I think the IndexWriter getPage SoftReference also has the possible problem where the SoftReference is cleared between two gets.

To be this in for Eclipse 2021-06 we would need to finish this a few days before 2021-06 M3+3 on Wednesday, May 26, 2021.
Comment 16 Jason Koch CLA 2021-05-06 22:55:58 EDT
Thanks for the feedback. Quick update: I have some ideas, certainly we can defer / lazy load the array for FjObjectMarker into the next compute phase - and I have a draft of that working locally, it definitely reduces heap footprint during marking.

I am still thinking about the locality question, and it is a good point. There are a few architectures I have in mind that might give superb or might give terrible throughput, I'm yet to really test any of them out,..

On the one hand, locality is beneficial for cache purposes.

In practice however, looking at a heap I have here: 2bn objects, outbound index is 20GB in size, and current CPUs have O(10s of MB) of L3 cache, so the chance of an object ID appearing is quite small; this would favour simpler code paths to help the CPU. In addition, monitoring jmap -histo on a heap of this size indicates at peak only <300,000 FjObjectMarkers are enqueued (after I do the lazy load mentioned above), which is only a few MBs of data.

But there are certainly areas where locality is likely to be more significant, and I'd need to measure and get a bit more detailed to be certain. I think the only way to be sure is to build a few alternative implementations and generate some more ideas on what would be a better solution.

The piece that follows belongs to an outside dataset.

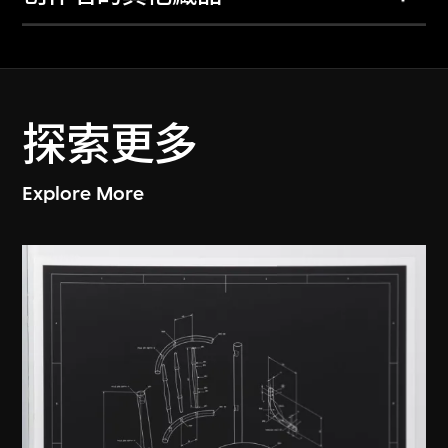
探索更多
Explore More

Ideas bubbling around, that may or may not work:
- N threads, split heap into 1/N regions, and have all bits[] read/write updates go via an owner thread, and threads, as they outbound.get(), forward any non-local requests via queues to other threads.
- Revisit the idea of work-stealing algorithm; some CPUs were underused in past but maybe some heuristics or assumptions can be revisited.
- Use a bitset or similar, backed by a CAS [or in the case of split threads, no CAS required], to manage the visited/not.
- Within existing FJ pool, do more work between recursion or use iteration to simplify the code paths for CPU [I haven't yet looked at generated ASM].
- Split loops so that the fetch/mark/fork happens as distinct _stages_ in processing.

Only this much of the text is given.